Jo Hall, the mother of the man who Cameron Slater called "feral" after his death in a car accident, stood in the background.

She has questioned Key over comments Slater reported he had said about her which were revealed in the Dirty Politics book after Slater made the comments about her son Judd Hall.

Speaking to media afterwards, Mr Key denied he had told Mr Slater that she had screamed at him in meetings with the families.

"It is not true I made any disparaging comments. The only comment I made was that I recognised her."

He said he did not recall her shouting at him in meetings. Speaking afterwards, Ms Hall said she hoped Mr Key's denial was true.

Mr Monk pleaded for help in getting answers from Solid Energy over the latest delay to plans to re-enter the drift.

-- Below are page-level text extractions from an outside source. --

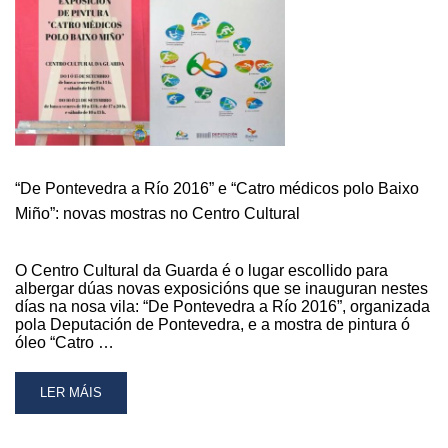
20
ANOS
DO
FONDO
GALEGO
DE
COOPERACIÓN
CHEGA
MAÑÁ
Á
“De Pontevedra a Río 2016” e “Catro médicos polo Baixo
GUARDA
Miño”: novas mostras no Centro Cultural
O Centro Cultural da Guarda é o lugar escollido para
albergar dúas novas exposicións que se inauguran nestes
días na nosa vila: “De Pontevedra a Río 2016”, organizada
pola Deputación de Pontevedra, e a mostra de pintura ó
óleo “Catro …
READ
LER MÁIS
MORE
ABOUT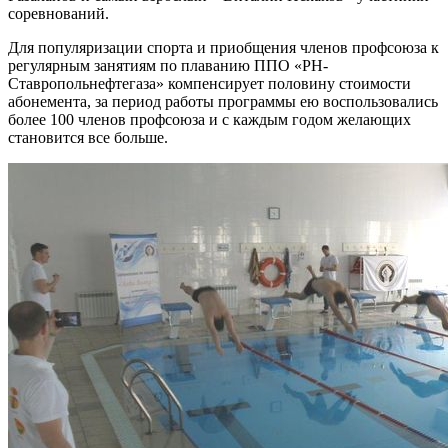
соревнований.
Для популяризации спорта и приобщения членов профсоюза к
регулярным занятиям по плаванию ППО «РН-
Ставропольнефтегаза» компенсирует половину стоимости
абонемента, за период работы программы ею воспользовались
более 100 членов профсоюза и с каждым годом желающих
становится все больше.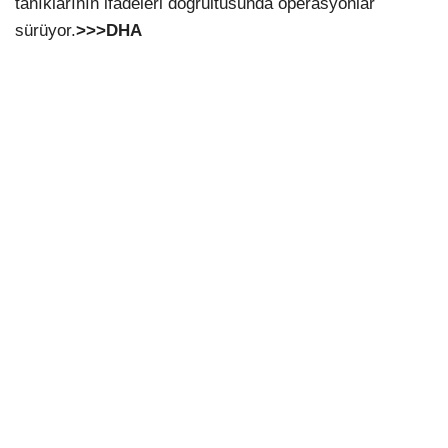
tanıklarının ifadeleri doğrultusunda operasyonlar
sürüyor.
>>>DHA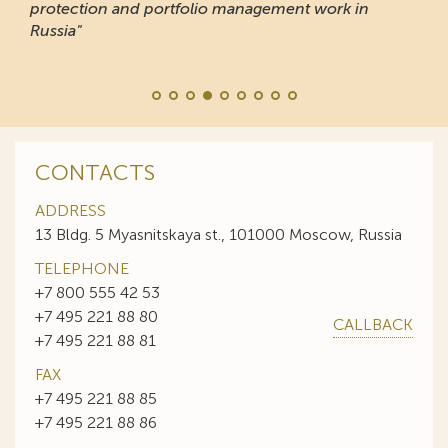
protection and portfolio management work in
Russia"
CONTACTS
ADDRESS
13 Bldg. 5 Myasnitskaya st., 101000 Moscow, Russia
TELEPHONE
+7 800 555 42 53
+7 495 221 88 80
CALLBACK
+7 495 221 88 81
FAX
+7 495 221 88 85
+7 495 221 88 86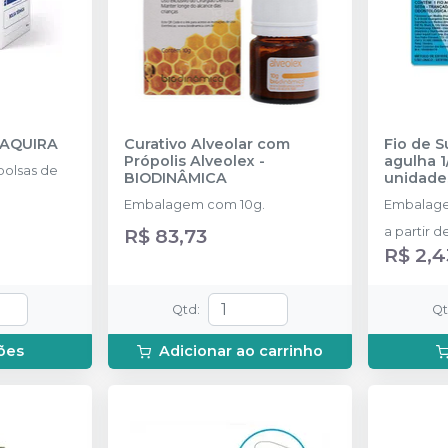
AQUIRA
Curativo Alveolar com
Fio de 
Própolis Alveolex
-
agulha 1
olsas de
BIODINÂMICA
unidade
Embalagem com 10g.
Embalage
R$ 83,73
a partir d
R$ 2,4
Qtd
:
Q
ões
Adicionar ao carrinho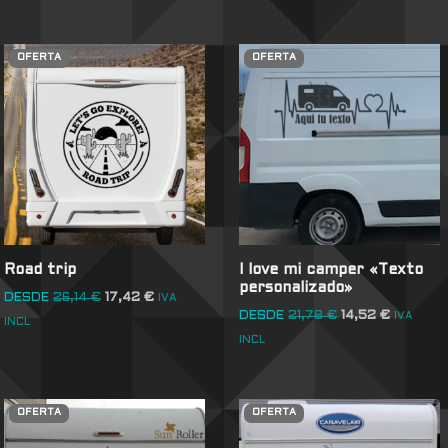
OFERTA
OFERTA
Road trip
I love mi camper «Texto
personalizado»
DESDE
26,14
€
17,42
€
IVA
DESDE
21,78
€
14,52
€
IVA
INCL
INCL
OFERTA
OFERTA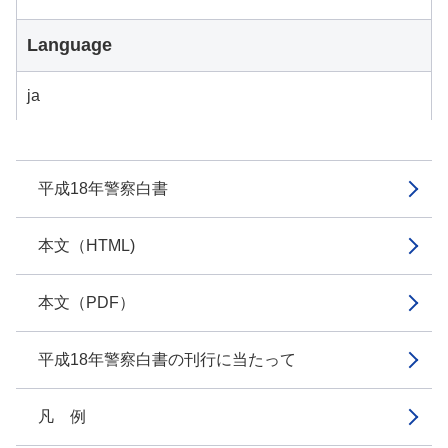
Language
ja
平成18年警察白書
本文（HTML)
本文（PDF）
平成18年警察白書の刊行に当たって
凡 例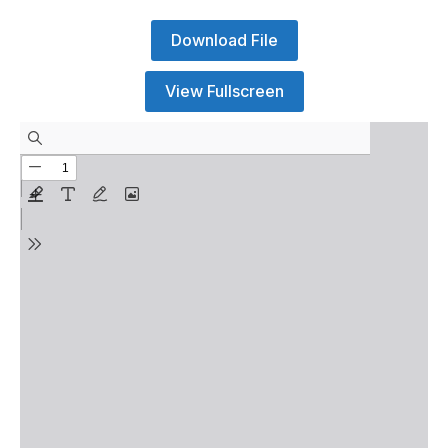
Download File
View Fullscreen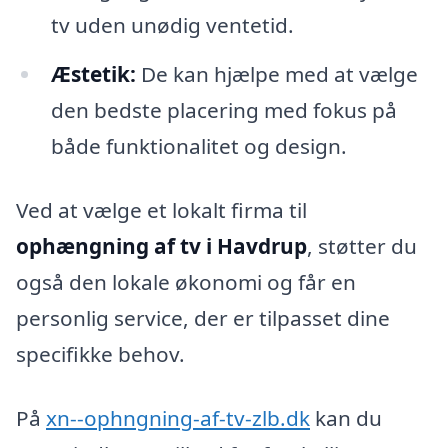
tv uden unødig ventetid.
Æstetik:
De kan hjælpe med at vælge
den bedste placering med fokus på
både funktionalitet og design.
Ved at vælge et lokalt firma til
ophængning af tv i Havdrup
, støtter du
også den lokale økonomi og får en
personlig service, der er tilpasset dine
specifikke behov.
På
xn--ophngning-af-tv-zlb.dk
kan du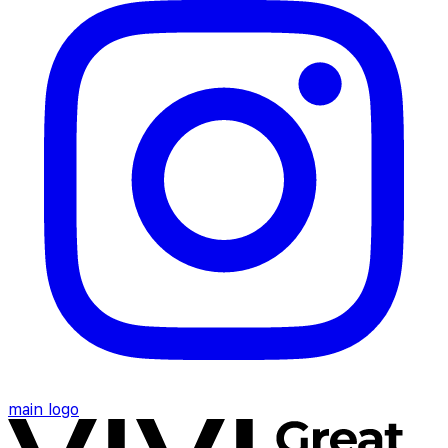
main logo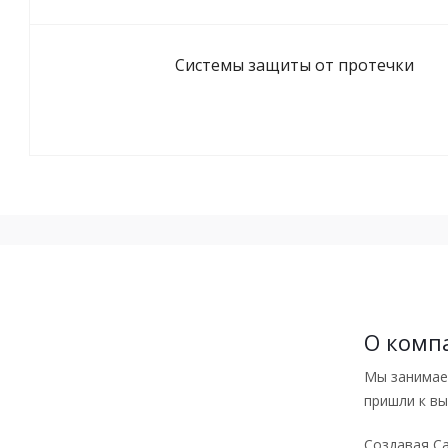
Системы защиты от протечки
О комп
Мы занимаем
пришли к вы
Создавая Са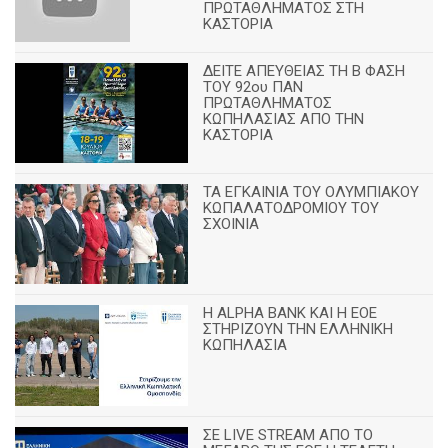
ΠΡΩΤΑΘΛΗΜΑΤΟΣ ΣΤΗ
ΚΑΣΤΟΡΙΑ
ΔΕΙΤΕ ΑΠΕΥΘΕΙΑΣ ΤΗ Β ΦΑΣΗ
ΤΟΥ 92ου ΠΑΝ
ΠΡΩΤΑΘΛΗΜΑΤΟΣ
ΚΩΠΗΛΑΣΙΑΣ ΑΠΟ ΤΗΝ
ΚΑΣΤΟΡΙΑ
TA ΕΓΚΑΙΝΙΑ ΤΟΥ ΟΛΥΜΠΙΑΚΟΥ
ΚΩΠΑΛΑΤΟΔΡΟΜΙΟΥ ΤΟΥ
ΣΧΟΙΝΙΑ
H ALPHA BANK ΚΑΙ Η ΕΟΕ
ΣΤΗΡΙΖΟΥΝ ΤΗΝ ΕΛΛΗΝΙΚΗ
ΚΩΠΗΛΑΣΙΑ
ΣΕ LIVE STREAM ΑΠΟ ΤΟ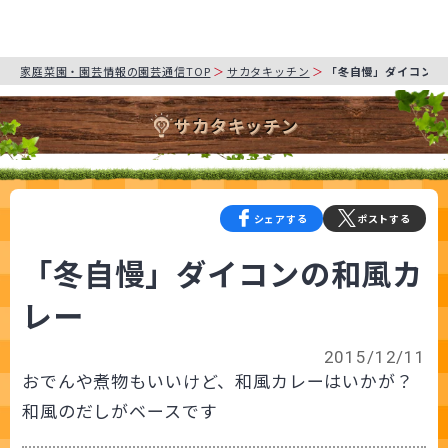
家庭菜園・園芸情報の園芸通信TOP
サカタキッチン
「冬自慢」ダイコンの
サカタキッチン
シェアする
ポストする
「冬自慢」ダイコンの和風カ
レー
2015/12/11
おでんや煮物もいいけど、和風カレーはいかが？
和風のだしがベースです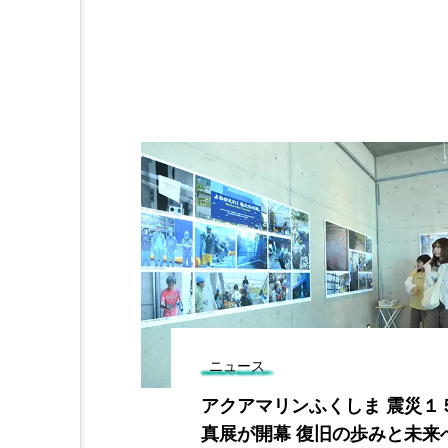
ニュース
さん 全日本
アクアマリンふくしま 震災１
高賞の快挙
真展が開幕 復旧の歩みと未来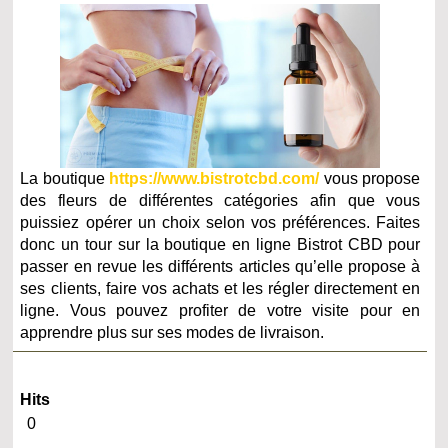
La boutique
https://www.bistrotcbd.com/
vous propose
des fleurs de différentes catégories afin que vous
puissiez opérer un choix selon vos préférences. Faites
donc un tour sur la boutique en ligne Bistrot CBD pour
passer en revue les différents articles qu’elle propose à
ses clients, faire vos achats et les régler directement en
ligne. Vous pouvez profiter de votre visite pour en
apprendre plus sur ses modes de livraison.
Hits
0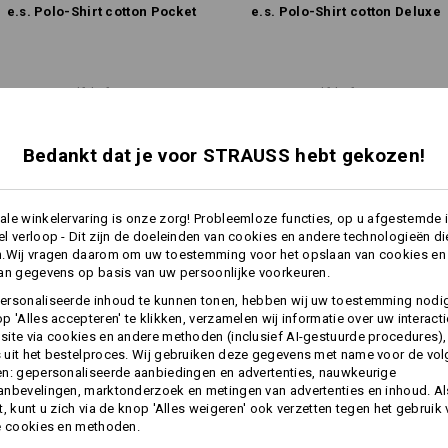
e.s. Polo-Shirt cotton Pocket
e.s. Polo-Shirt cotton Deluxe
Dezelfde functies:
Dezelfde functies:
Bedankt dat je voor STRAUSS hebt gekozen!
9
8
le winkelervaring is onze zorg! Probleemloze functies, op u afgestemde 
l verloop - Dit zijn de doeleinden van cookies en andere technologieën di
n.Wij vragen daarom om uw toestemming voor het opslaan van cookies en
an gegevens op basis van uw persoonlijke voorkeuren.
+2 andere functies
+1 andere functie
ersonaliseerde inhoud te kunnen tonen, hebben wij uw toestemming nodi
p 'Alles accepteren' te klikken, verzamelen wij informatie over uw interact
ite via cookies en andere methoden (inclusief AI-gestuurde procedures),
uit het bestelproces. Wij gebruiken deze gegevens met name voor de vo
n: gepersonaliseerde aanbiedingen en advertenties, nauwkeurige
nbevelingen, marktonderzoek en metingen van advertenties en inhoud. Als
t, kunt u zich via de knop 'Alles weigeren' ook verzetten tegen het gebruik
e cookies en methoden.
Alle details vergelijken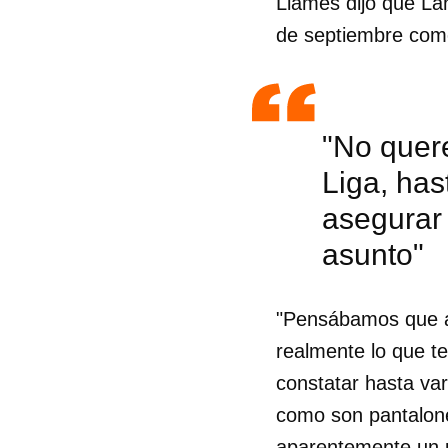
Llames dijo que Lan
de septiembre como
"No quer
Liga, ha
asegurar
asunto"
"Pensábamos que ah
realmente lo que t
constatar hasta var
como son pantalone
aparentemente un p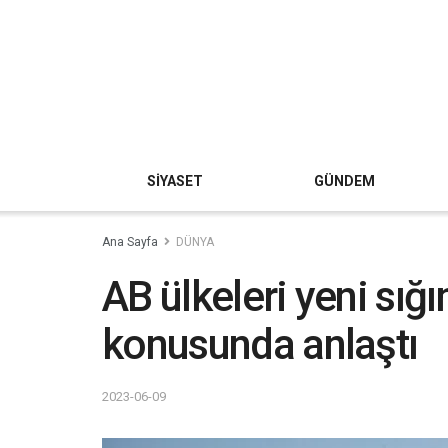
SİYASET
GÜNDEM
Ana Sayfa
DÜNYA
AB ülkeleri yeni sığ
konusunda anlaştı
2023-06-09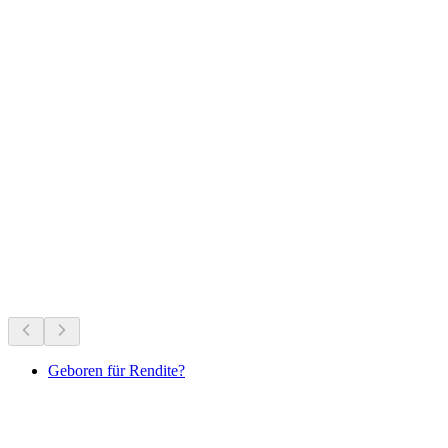
Schloss Wildegg
Ce qui se passe en ce moment
Recommandé selon ce qui se passe en ce moment
Geboren für Rendite?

John Key, left, with Jo Hall and Bernie Monk. Photo / Claire Trevett

Mr Key said it was up to Solid Energy to make the decisions about safety.

He said he did not know what safety issues Solid Energy was still concerned about, but they had a new chief executive and board chair who were still working their way through it.

She said she was frustrated by Solid Energy's repeated delays on work to re-enter the drift, for which it has cited safety concerns and wanted Mr Key to ask more question of Solid Energy.

She said she appreciated the Government offering financial support to reenter the mine, but Solid Energy was an SOE.

"He needs to go back and ask them why? Why has this been pushed out again?"

Ms Osborne said afterward she was worried the miners' families were being forgotten by New Zealand.

"I want to plead to the nation that they don't forget about us, they don't forget about the Pike River families because sometimes I feel like we have vanished, because people move on. We can't move on. We're still stuck in this rut and we can't move on until we get what we want, and that is our men home."

As Mr Key left, she called out "don't forget about us John."

He replied: "I won't."


Family members of the Pike River miners protest in Greymouth. Photo / Claire Trevett

Cunliffe: Key owes an apology

Labour leader David Cunliffe said Mr Key should be apologising to Greymouth residents for his links to Slater.

Mr Cunliffe, who is campaigning in Rotorua today, said he would not be surprised if Mr Key, who is on the campaign trail on the West Coast, was met with a frosty reception there because of Slater's description of a local student as "feral" after his death in a car accident.

"[Slater] is reported to have made comments which were derogatory. It's not clear whether the language quoted was accurate, but he certainly has some explaining to do," Mr Cunliffe told reporters.

Mr Cunliffe also questioned the Prime Minister's decision not to meet families of the men who were killed in the Pike River disaster in 2010.

"I recall the Prime Minister saying that he would anything that he could to help the Pike River families and it's disappointing that he's changed his mind.

"It is very sad that he was so categorical at the start and when the cameras moved on his enthusiasm waned."

Mr Key's visit comes days after families were told the plan to recover the 29 bodies would be delayed.

The Government committed a year ago to re-entering the mine and exploring the first 2km of the tunnel.

Mr Cunliffe said he would be "very pleased" to meet the families during his visit next week.

"It is our view that everything that can be done to recover the bodies should be done. Solid Energy is currently saying they don't think its feasible. I remain to be convinced. We're very keen to seek second-tier advice to establish whether anything can be done."

Mr Cunliffe is campaigning with Rotorua candidate Tamati Coffey.

He said Mr Coffey, a former television personality, was "reaching everyone from the old to the young" and could "very possibly win" the seat from National's Todd McClay.